那些原本以为自己是狼的入侵者,瞬间发现自己掉进了老虎的巢穴。
“反击!反击!”蝮蛇滚到一个轮胎后面,绝望地扣动著手里的柯尔特手枪。
但他的反击在对方恐怖的火力压制下显得如此可笑。
子弹打在轮胎上,激起一阵橡胶烧焦的臭味。
“司机”们甚至没有寻找掩体,他们端著枪,迈著稳定的战术步伐,一步步向前推进。那是一种绝对自信的碾压姿態。
一名黑衣人刚想扔出手雷,手还没举过头顶,一颗子弹就精准地击穿了他的手腕。
“啊——!”
惨叫声刚出口,就被后续的几发点射硬生生地憋了回去。
短短不到三分钟。
枪声停了。
大兴的荒野重新归於死寂,只有刺鼻的火药味和浓烈的血腥味在冷风中瀰漫。
蝮蛇瘫坐在地上,他的左腿和右肩都被打穿了,鲜血汩汩地往外冒。他环顾四周,带来的十二名精锐,此刻全都变成了地上的尸体。
没有一个活口。
也没有一个伤员——除了他自己。
对方的枪法准得可怕,几乎都是眉心或者心臟中弹。
就在这时。
轧钢厂保卫科科长赵刚带著人赶到时,双腿怎么也迈不开步子。
他仿佛来到了地狱。
十二具尸体,有的掛在卡车栏板上,有的扑倒在车轮下,无一例外,全是眉心或者心臟中弹,乾净利落得让人头皮发麻。
而那些所谓的“卡车司机”,此刻正三三两两地靠在车头抽菸。他们把刚刚用来杀人的自动武器隨意地挎在胸前,一脸的淡然。

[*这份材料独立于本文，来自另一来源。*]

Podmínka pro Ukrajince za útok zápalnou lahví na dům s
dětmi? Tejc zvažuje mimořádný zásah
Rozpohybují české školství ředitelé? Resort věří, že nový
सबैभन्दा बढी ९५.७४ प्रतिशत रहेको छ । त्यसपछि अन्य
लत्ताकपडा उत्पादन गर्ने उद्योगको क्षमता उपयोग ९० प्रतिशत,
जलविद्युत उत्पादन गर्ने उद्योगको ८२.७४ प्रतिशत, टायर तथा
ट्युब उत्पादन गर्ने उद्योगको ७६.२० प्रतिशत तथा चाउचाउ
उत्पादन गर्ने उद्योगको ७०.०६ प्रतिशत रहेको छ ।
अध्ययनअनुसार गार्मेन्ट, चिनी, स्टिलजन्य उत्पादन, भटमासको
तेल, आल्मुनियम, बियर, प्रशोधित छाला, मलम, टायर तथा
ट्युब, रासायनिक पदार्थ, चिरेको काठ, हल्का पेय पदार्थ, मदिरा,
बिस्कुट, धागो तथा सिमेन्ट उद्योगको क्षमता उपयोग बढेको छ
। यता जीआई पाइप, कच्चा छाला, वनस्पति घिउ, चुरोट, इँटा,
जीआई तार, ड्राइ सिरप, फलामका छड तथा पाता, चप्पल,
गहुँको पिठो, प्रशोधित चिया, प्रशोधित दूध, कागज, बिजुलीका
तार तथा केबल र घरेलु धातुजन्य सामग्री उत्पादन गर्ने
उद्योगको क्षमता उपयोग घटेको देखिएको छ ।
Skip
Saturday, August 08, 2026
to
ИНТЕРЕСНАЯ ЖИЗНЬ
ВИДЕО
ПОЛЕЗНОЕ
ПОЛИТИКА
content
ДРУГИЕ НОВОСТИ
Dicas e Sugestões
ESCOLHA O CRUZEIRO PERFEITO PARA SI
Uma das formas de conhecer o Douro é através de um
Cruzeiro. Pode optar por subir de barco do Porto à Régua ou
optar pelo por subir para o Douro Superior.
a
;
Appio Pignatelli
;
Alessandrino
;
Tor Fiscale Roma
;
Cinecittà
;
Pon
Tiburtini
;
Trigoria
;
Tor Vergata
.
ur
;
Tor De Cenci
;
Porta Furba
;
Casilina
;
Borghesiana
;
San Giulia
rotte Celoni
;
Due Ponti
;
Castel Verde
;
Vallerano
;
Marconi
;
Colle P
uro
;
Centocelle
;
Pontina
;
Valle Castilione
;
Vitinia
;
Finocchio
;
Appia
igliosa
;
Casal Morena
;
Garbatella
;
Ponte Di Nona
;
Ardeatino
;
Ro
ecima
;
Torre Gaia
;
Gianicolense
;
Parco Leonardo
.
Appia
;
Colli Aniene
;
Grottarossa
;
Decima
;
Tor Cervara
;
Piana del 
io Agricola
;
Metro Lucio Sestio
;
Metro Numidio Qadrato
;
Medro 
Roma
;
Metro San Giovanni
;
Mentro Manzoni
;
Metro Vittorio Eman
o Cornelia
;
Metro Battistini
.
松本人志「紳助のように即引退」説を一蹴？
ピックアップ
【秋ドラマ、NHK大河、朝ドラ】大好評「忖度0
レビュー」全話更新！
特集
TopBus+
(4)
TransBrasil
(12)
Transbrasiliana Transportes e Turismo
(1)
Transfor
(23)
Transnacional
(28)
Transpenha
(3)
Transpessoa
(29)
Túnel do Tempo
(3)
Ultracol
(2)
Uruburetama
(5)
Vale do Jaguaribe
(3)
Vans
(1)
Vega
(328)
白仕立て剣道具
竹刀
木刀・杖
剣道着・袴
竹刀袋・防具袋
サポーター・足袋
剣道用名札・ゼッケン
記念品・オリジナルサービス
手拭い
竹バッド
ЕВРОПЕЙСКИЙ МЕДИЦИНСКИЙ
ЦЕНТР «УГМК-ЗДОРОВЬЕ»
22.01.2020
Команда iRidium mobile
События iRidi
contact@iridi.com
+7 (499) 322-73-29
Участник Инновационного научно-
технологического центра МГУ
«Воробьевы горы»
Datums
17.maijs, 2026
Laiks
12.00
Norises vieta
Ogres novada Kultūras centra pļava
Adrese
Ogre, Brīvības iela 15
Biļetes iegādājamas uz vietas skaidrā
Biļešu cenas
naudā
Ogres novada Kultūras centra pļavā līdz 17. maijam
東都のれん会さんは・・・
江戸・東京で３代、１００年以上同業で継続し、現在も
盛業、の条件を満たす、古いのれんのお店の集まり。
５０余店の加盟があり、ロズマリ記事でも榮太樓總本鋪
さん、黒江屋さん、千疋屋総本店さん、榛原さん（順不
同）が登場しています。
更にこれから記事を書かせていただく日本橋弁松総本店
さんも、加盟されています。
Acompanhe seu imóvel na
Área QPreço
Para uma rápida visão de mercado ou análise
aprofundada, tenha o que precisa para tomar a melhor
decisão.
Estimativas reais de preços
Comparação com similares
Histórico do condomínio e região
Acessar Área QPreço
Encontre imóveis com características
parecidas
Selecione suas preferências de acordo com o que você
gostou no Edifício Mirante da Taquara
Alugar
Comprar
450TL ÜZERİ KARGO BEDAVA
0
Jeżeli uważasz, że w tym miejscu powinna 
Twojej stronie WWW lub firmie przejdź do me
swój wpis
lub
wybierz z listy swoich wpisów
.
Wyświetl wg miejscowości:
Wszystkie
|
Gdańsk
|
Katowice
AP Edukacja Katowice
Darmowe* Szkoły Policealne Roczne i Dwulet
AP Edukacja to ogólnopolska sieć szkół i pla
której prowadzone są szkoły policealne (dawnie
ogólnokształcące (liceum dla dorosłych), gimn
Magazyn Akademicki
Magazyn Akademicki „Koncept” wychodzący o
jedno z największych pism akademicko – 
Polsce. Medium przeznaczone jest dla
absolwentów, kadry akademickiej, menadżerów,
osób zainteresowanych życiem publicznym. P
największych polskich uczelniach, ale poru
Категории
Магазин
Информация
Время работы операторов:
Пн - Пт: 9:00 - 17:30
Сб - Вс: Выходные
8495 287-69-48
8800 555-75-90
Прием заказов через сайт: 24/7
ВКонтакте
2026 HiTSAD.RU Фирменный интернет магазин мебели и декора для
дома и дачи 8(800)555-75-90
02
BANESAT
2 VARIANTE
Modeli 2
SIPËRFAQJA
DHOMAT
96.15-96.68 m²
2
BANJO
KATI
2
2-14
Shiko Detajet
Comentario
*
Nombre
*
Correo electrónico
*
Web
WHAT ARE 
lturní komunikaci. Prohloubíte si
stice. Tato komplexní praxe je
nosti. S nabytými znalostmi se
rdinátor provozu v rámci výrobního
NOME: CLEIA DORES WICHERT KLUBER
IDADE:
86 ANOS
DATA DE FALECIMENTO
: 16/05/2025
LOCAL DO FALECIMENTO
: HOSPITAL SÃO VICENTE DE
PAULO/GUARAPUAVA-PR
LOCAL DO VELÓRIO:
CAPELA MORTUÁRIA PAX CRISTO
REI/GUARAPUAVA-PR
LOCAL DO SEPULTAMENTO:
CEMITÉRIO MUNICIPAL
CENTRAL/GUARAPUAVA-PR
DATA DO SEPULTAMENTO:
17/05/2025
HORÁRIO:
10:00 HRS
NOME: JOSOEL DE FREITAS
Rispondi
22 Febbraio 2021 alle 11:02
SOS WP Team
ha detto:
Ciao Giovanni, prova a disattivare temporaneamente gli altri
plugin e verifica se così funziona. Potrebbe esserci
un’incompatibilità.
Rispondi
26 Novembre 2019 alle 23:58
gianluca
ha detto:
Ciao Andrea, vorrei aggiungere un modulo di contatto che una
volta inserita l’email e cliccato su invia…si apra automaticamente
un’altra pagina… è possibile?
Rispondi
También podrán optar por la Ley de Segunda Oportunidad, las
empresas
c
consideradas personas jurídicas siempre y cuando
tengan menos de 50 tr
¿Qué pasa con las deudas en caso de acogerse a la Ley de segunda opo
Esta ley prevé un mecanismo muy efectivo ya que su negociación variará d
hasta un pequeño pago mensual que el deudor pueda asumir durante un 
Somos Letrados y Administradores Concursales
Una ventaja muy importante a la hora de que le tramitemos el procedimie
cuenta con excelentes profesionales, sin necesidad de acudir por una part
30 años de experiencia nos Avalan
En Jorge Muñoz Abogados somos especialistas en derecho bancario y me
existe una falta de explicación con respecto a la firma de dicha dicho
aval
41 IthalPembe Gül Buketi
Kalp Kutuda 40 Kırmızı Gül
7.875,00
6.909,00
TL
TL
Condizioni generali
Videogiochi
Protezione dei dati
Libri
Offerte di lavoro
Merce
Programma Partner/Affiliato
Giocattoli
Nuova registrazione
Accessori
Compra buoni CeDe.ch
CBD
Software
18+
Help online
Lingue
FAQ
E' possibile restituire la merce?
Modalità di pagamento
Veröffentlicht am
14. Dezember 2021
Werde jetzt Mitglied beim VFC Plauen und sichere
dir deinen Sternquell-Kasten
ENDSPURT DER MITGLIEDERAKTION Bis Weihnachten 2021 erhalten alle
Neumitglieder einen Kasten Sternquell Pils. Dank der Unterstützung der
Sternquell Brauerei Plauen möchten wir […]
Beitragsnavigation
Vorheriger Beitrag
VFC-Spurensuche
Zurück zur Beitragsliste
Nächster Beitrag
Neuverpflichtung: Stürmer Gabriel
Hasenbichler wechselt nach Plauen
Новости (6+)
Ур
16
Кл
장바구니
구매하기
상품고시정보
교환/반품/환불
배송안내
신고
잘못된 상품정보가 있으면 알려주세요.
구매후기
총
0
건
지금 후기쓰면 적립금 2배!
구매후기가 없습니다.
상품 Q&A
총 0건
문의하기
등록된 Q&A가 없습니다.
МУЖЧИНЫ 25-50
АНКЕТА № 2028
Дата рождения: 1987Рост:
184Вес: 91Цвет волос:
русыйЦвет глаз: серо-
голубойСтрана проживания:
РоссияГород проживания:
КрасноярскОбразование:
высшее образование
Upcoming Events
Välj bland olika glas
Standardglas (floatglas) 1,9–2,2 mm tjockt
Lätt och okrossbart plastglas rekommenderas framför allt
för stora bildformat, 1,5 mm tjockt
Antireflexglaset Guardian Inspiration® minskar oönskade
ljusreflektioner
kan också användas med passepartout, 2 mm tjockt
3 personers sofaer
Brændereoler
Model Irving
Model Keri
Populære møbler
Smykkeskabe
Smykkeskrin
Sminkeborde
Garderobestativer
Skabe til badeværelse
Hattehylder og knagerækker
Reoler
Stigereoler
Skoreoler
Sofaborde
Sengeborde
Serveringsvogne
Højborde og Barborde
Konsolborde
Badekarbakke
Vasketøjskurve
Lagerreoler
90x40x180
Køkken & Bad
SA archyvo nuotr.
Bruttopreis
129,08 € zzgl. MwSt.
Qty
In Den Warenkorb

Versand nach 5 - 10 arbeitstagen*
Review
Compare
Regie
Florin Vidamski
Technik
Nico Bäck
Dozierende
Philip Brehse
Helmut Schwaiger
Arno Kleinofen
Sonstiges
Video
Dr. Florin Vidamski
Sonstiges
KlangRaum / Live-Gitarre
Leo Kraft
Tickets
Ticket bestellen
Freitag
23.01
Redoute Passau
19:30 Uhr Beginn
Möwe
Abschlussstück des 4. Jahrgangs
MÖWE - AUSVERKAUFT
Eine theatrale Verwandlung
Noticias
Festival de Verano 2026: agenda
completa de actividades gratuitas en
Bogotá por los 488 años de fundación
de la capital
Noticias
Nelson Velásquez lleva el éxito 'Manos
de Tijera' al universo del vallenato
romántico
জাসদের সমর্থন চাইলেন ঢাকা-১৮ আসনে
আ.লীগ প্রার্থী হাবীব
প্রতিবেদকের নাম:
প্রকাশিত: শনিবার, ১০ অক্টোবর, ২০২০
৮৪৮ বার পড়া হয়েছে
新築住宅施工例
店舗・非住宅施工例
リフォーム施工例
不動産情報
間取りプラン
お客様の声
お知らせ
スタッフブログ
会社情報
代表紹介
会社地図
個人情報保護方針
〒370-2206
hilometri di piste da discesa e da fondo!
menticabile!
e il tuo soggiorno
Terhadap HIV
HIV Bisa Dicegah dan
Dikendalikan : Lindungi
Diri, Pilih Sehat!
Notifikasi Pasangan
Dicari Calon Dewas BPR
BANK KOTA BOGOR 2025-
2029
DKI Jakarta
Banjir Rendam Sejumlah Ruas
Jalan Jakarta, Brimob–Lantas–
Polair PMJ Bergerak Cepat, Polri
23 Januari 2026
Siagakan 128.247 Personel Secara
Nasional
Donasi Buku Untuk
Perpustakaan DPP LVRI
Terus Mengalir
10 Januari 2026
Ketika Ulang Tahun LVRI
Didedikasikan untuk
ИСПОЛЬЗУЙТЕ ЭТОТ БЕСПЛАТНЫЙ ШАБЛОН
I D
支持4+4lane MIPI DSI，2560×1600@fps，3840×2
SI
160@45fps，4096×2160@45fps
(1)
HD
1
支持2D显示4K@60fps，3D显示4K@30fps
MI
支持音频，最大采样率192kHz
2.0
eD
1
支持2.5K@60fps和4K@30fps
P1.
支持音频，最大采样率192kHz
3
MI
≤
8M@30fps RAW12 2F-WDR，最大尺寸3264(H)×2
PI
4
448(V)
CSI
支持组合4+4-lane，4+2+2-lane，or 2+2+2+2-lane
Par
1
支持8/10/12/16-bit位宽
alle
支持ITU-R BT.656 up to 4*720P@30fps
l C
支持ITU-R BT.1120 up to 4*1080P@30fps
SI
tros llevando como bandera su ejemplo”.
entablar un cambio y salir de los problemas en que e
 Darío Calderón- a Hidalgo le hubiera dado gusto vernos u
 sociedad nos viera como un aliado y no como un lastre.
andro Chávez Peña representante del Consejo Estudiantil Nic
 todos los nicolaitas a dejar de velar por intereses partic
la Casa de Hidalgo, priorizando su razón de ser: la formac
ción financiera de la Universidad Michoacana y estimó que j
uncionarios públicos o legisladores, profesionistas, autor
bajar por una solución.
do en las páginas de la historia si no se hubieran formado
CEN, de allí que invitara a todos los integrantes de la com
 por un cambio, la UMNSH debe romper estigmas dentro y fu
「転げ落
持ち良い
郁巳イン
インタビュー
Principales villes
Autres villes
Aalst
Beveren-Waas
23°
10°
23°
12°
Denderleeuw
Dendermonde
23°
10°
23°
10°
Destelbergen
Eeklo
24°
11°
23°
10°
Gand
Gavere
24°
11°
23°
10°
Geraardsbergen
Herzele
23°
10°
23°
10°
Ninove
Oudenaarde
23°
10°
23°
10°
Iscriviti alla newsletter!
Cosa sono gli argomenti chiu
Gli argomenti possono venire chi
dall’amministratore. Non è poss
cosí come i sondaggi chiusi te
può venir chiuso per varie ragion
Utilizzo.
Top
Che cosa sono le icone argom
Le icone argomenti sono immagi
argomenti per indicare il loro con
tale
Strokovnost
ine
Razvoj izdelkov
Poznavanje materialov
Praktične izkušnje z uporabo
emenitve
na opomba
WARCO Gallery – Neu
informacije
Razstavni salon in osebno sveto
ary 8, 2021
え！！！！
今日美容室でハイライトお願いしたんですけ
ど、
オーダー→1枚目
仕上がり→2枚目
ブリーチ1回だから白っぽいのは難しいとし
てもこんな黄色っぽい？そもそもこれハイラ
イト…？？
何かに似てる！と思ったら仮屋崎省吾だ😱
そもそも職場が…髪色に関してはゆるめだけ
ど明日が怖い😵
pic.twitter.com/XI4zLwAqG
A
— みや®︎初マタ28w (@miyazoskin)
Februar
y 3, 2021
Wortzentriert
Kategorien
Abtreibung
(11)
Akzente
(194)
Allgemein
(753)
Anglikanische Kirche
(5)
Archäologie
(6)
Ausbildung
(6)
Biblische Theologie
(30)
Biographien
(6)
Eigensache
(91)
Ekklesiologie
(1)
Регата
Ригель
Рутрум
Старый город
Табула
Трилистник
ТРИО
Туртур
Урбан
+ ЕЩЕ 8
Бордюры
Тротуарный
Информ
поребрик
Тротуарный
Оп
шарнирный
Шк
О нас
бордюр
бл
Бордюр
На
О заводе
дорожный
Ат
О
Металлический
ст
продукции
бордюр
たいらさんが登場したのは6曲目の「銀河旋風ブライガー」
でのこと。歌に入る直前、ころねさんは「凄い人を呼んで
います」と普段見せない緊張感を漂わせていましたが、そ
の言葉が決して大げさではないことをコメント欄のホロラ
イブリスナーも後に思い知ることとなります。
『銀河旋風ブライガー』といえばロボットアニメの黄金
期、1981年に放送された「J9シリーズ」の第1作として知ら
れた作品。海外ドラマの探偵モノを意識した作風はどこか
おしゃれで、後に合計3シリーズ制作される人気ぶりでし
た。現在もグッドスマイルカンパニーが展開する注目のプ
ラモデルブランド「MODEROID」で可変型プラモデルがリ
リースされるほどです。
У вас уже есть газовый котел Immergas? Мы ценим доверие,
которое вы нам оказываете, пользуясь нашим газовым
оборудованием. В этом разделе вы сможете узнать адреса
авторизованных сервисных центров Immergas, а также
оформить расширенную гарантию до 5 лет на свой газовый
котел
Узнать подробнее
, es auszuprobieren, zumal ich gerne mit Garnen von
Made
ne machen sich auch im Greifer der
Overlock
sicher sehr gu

赵刚咽了口唾沫,喉结艰难地滚动了一下。他也是上过战场的老兵,但这帮人的杀气,比他见过的任何王牌部队都要重。
“活口在那。”
一名身材魁梧的“司机”指了指这辆解放车的后轮。
那个代號“蝮蛇”的傢伙,此刻正瘫在地上,裤襠湿了一大片,在那冒著热气,很快又结成了冰碴子。他的眼神已经涣散了,嘴里神经质地念叨著:“魔鬼……全是魔鬼……”
没过十分钟,几辆掛著特殊牌照的吉普车咆哮著衝进现场。
车门打开,几名穿著黑色中山装的精干男子跳了下来。领头的一人扫视全场,目光在那几十名“司机”身上停留了足足五秒,瞳孔微微收缩。
他是行家。
这站位,这火力配置,还有那种视人命如草芥的冷漠……
“这也是『特办』的人?”黑衣领队压低声音问赵刚。
赵刚哆嗦著递过去一根烟,手抖得打不著火:“陈……陈主任的人。说是……运输队的。”
黑衣领队深吸了一口冷气,接过手下递来的现场勘查报告。零伤亡,全歼对手,耗时不到三分钟。
他神色复杂地看向这片荒野,心中对那位素未谋面的“陈主任”升起了一股前所未有的忌惮。
这哪是运输队?这分明是一支隨时能打穿四九城的特种兵团!
“收队!把人带走,封锁消息,列为绝密!”
黑衣领队大手一挥,蝮蛇像条死狗一样被拖上了车。
夜色重新笼罩了大兴,那些“司机”们掐灭菸头,转身上车,仿佛一切都没发生过。
……
四九城,南锣鼓巷。
清晨的阳光透过窗欞纸,懒洋洋地洒在何家那张床上。
屋里暖气烧得正好,空气中还残留著昨夜大白兔奶糖的甜腻味儿,以及一股子说不清道不明的曖昧气息。
何雨柱睁开眼,盯著房顶的木樑,嘴角咧得像个熟透的裂口石榴。
怀里,秦京茹睡得正香,几缕乱发贴在红扑扑的脸蛋上,被子下的肩膀露出一抹晃眼的白。
这种感觉,太踏实了。
这就是老婆孩子热炕头?
何雨柱觉得自己前二十几年算是白活了。